Monocular endoscope 6-DoF tracking with constrained evolutionary stochastic filtering

Abstract

Monocular endoscopic 6-DoF camera tracking plays a vital role in surgical navigation that involves multimodal images to build augmented or virtual reality surgery. Such a 6-DoF camera tracking generally can be formulated as a nonlinear optimization problem. To resolve this nonlinear problem, this work proposes a new pipeline of constrained evolutionary stochastic filtering that originally introduces spatial constraints and evolutionary stochastic diffusion to deal with particle degeneracy and impoverishment in current stochastic filtering methods.
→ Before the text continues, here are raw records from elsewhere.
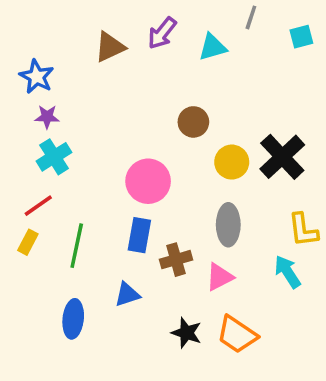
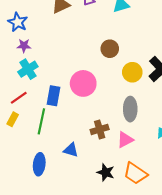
blue rectangle: (139, 235) -> (54, 96), moved
blue triangle: (127, 294) -> (71, 150), turned 35

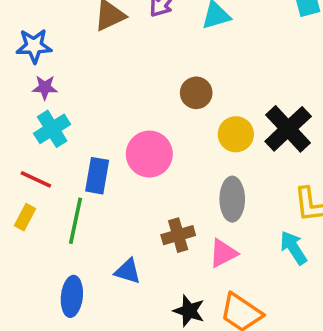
blue star: (18, 22) -> (34, 46), turned -30
red line: (19, 98) -> (36, 179), turned 60

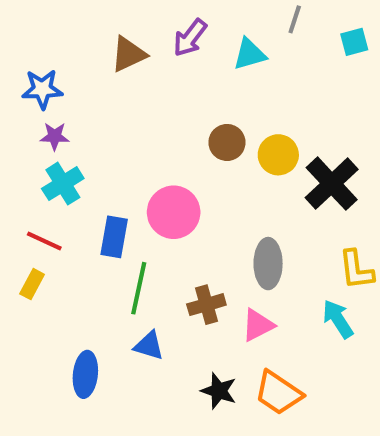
yellow circle: (236, 134) -> (278, 155), moved
green line: (75, 221) -> (139, 288), moved

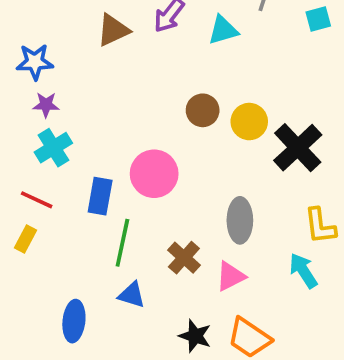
brown cross: (206, 305) -> (184, 258), turned -32

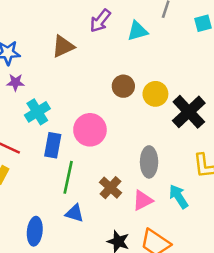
brown triangle: (113, 30) -> (63, 46), moved
cyan cross: (53, 148) -> (37, 112), moved
cyan arrow: (303, 271) -> (179, 197), moved

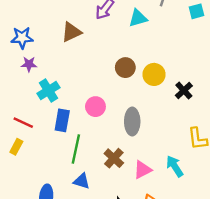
black cross: (189, 112) -> (184, 91), size x0.6
pink circle: (90, 130) -> (95, 107), size x0.7
gray ellipse: (149, 162) -> (132, 121), moved

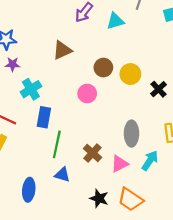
brown triangle: (71, 32) -> (62, 50), moved
pink circle: (95, 107) -> (87, 93), moved
gray ellipse: (132, 121) -> (131, 134), moved
cyan arrow: (175, 166) -> (150, 161), turned 66

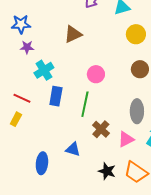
brown circle: (103, 68) -> (140, 69), moved
yellow circle: (130, 74) -> (136, 34), moved
green line: (57, 144) -> (85, 104), moved

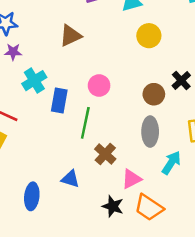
brown circle: (140, 69) -> (154, 94), moved
blue rectangle: (56, 96) -> (59, 100), moved
pink triangle: (126, 139) -> (131, 179), moved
With its application to endoscope 6-DoF tracking and validation on clinical data including more than 59,000 endoscopic video frames acquired from various surgical procedures, the experimental results demonstrate the effectiveness of the new pipeline that works much better than state-of-the-art tracking methods. In particular, it can significantly improve the accuracy of current monocular endoscope tracking approaches from (4.83 mm, 10.2^∘) to (2.78 mm, 7.44^∘).

Keywords: Endoscope 3-D tracking; Endoscopic navigation; Evolutionary computation; Multimodal fusion; Robotic-assisted Endoscopy; Stochastic filtering.